How to build a relationship of trust between parent and child

Trust is at the core of all positive human relationships.  This is according to Cindy Glass, Owner and Co-Founder of Step Up Education Centres. She says, “Trust, when nurtured and honoured within a family system can lead to happier, more fulfilling experiences, greatly reducing stress and anxiety., Mistrust, on the other hand, inevitably leads to hurt, tension and misery. Many believe that trust can be something one demands of another: ‘You must trust me!’ Research, however, has shown that trust is earned, in small gestures and in moments in time.”

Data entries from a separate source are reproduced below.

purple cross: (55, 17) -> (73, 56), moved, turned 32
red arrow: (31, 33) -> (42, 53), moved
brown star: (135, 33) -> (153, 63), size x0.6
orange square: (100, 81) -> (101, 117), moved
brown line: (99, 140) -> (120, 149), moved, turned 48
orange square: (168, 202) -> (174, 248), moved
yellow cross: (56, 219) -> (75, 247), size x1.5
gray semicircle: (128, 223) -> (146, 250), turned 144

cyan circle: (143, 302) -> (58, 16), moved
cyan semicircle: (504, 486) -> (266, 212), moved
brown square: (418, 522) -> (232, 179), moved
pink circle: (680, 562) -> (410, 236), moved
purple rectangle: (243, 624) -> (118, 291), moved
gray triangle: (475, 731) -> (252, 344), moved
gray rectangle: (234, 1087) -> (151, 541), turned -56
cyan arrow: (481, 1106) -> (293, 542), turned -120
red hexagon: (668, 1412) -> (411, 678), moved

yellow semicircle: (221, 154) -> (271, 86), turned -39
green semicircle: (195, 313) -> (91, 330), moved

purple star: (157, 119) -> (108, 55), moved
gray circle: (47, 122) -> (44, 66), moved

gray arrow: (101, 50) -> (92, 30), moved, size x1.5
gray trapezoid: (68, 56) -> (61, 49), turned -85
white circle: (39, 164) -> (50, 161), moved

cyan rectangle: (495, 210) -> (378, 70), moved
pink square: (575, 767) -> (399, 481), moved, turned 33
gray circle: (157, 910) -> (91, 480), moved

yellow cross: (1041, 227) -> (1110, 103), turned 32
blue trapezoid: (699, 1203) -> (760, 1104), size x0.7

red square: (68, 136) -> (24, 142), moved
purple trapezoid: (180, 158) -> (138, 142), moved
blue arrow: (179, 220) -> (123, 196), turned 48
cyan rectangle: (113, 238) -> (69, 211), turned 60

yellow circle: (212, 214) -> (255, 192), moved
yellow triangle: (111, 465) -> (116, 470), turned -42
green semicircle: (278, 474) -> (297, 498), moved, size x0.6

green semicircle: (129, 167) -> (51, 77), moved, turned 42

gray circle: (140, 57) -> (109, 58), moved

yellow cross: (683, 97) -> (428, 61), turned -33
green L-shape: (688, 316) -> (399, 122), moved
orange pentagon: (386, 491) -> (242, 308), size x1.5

International speaker, Brene’ Brown says that actions demonstrating trustworthiness are likened to marbles. Every time one demonstrates or actions a trust behaviour, you can put a marble in a jar. However, when a behavior demonstrating mistrust occurs, you can remove a whole handful of those marbles and it will take a lot of hard work to replace the marbles of trust again. Trust is earned.  It cannot be demanded of anyone.

Parents want their children to trust them and children want the same of their parents. Cindy explains that it is up to parents to make the first move in modelling the behaviours that create relationships of trust within the family. Nurturing trust requires action.

Cindy gives 5 actionable behaviours that you can implement to help create and nurture trust within your families:

  1. Learn to listen to understand: There is a difference between hearing and listening.  Listening entails eye contact and a genuine, sincere interest in what the other person is saying.
  2. Strive for non-judgemental parenting: Children who hide their challenges and negative behavioural choices (creating a sense of mistrust) most often do this because they are fearful of their parent’s reactions! Keep the lines of communication open by assuring your children that you do, indeed, have their back. Seek positive solutions to challenges together. This does not mean that you must overlook or justify behaviours. It simply means that your children will fall from time to time and they need a safe, trustworthy place to seek solutions.
  3. Be your word: Do what you say and say what you do, consistently and sincerely.
  4. Be the person your children can rely on: Keep your promises. Consistently tell the truth.
  5. Establish boundaries and accountability: Just as you are accountable for your own behaviours, teach your children to own theirs.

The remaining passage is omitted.